En una entrevista con el diario español El País, el canciller mexicano José Antonio Meade dijo que "’queremos desarrollar con Cuba una relación muy cercana de pleno apoyo a su estrategia de actualización económica”. Sobre si Peña Nieto dialogará con disidentes, Meade dijo que el mexicano participará con una agenda relacionada con la CELAC, él aceptó una visita oficial y en ese marco se va a desarrollar. Traducción: no lo hará.

Guillermo Fariñas, uno de los líderes de la oposición cubana, me dijo desde La Habana que la policía política ya advirtió a varios disidentes -incluyendo la bloguera Yoani Sánchez- que no celebren la cumbre paralela. "’El régimen de todos modos va a pagar un costo político”, según Fariñas. "’Los medios internacionales escucharán otras voces que no sean las oficiales, que les dirán lo que el gobierno oculta: que no hay democracia en Cuba. Y si no la permiten, demostrará que a pesar de los esfuerzos mediáticos, políticos y diplomáticos que ha hecho desde 2007 para mostrar que supuestamente hay cambios en Cuba, lo que hay aquí es una ola represiva”.

"’Yo les diría a los presidentes de América latina que las dictaduras son contaminantes, que no se hagan cómplices de la dictadura de los hermanos Castro, y que se solidaricen con los gobernados, para que el gobierno reciba el mensaje de que tiene que cambiar”, concluyó.
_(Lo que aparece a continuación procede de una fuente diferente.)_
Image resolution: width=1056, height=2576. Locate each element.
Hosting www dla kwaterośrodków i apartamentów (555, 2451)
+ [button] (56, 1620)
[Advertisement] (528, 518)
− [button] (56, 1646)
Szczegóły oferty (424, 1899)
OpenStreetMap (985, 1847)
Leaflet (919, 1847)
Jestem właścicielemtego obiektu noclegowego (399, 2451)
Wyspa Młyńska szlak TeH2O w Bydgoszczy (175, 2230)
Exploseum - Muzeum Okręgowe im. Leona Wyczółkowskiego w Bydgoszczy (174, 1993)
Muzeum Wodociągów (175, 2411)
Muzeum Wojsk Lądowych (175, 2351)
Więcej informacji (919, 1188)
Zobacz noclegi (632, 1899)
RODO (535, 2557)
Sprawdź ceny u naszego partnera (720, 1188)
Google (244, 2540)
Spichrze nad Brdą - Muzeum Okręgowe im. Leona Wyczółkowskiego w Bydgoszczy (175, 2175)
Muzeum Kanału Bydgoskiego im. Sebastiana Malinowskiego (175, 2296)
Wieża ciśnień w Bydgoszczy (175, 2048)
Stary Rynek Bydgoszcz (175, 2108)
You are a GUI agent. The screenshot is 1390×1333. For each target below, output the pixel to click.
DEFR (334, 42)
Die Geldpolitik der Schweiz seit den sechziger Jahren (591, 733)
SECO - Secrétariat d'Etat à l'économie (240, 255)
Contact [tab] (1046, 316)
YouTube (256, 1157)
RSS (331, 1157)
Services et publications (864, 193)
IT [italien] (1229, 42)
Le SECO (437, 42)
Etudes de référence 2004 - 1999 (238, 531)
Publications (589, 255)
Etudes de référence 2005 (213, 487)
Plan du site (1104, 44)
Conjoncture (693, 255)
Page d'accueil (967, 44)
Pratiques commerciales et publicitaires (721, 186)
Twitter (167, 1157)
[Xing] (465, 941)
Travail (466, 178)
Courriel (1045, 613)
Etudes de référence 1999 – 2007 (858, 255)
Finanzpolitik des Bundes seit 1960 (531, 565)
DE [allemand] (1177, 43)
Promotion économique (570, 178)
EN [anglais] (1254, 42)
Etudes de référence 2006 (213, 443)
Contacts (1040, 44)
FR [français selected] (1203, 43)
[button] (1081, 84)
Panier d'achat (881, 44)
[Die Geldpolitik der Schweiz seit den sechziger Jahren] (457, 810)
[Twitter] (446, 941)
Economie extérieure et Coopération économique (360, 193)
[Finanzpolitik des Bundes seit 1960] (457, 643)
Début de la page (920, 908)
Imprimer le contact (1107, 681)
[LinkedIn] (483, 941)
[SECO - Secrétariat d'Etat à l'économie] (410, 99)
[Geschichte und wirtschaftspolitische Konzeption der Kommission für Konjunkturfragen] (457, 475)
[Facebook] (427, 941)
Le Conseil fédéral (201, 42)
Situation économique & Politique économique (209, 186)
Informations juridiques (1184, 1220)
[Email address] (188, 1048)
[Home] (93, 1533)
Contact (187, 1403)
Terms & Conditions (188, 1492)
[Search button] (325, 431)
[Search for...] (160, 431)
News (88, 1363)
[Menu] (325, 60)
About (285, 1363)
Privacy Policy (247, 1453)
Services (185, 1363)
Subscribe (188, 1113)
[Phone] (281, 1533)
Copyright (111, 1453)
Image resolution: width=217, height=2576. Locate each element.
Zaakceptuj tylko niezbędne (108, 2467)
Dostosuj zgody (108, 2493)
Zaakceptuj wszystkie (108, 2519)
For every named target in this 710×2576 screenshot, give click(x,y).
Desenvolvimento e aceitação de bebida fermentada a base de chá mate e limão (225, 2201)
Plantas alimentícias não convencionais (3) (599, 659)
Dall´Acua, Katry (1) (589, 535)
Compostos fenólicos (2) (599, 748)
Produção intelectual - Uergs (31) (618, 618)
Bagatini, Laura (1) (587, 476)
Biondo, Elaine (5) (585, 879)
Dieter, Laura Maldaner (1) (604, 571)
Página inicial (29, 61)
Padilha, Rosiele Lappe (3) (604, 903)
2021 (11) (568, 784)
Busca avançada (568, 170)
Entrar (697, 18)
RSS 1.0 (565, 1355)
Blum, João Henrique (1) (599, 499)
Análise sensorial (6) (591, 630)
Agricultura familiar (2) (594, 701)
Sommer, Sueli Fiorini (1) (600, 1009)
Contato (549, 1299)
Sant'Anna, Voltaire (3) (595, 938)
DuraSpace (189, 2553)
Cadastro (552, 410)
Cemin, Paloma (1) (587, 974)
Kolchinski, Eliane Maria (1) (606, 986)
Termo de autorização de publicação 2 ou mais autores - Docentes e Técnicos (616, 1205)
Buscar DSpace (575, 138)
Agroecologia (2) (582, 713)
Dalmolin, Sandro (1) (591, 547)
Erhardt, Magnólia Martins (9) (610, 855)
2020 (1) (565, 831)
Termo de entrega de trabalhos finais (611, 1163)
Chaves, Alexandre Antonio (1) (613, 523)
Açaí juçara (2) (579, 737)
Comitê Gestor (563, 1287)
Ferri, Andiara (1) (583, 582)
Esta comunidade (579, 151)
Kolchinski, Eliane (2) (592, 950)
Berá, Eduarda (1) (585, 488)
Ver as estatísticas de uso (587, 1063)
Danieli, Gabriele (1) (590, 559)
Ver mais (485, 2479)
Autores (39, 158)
Mi opinión: Es un chiste que los presidentes latinoamericanos elijan al único gobernante de facto de la región -el Gral Raúl Castro, un dictador militar- como presidente de la CELAC, cuando esa organización tiene entre sus principales objetivos "’promover la democracia”. Pero asistir a la CELAC en Cuba sin reunirse con la oposición equivale a darle un espaldarazo propagandístico a un régimen totalitario, y a darle la espalda a la oposición pacífica. Muchos que nos opusimos a los gobiernos militares latinoamericanos en la década de 1970, aún recordamos la manera en que estas visitas de dignatarios extranjeros contribuyen a legitimar a las dictaduras.

Algunos presidentes alegarán que no pueden reunirse con disidentes durante una visita oficial por respeto a "’la autodeterminación de los pueblos”. ¡Tonterías! ¿De qué "’autodeterminación” hablan, si el pueblo cubano no ha tenido la oportunidad de votar libremente para determinar su futuro desde hace 55 años?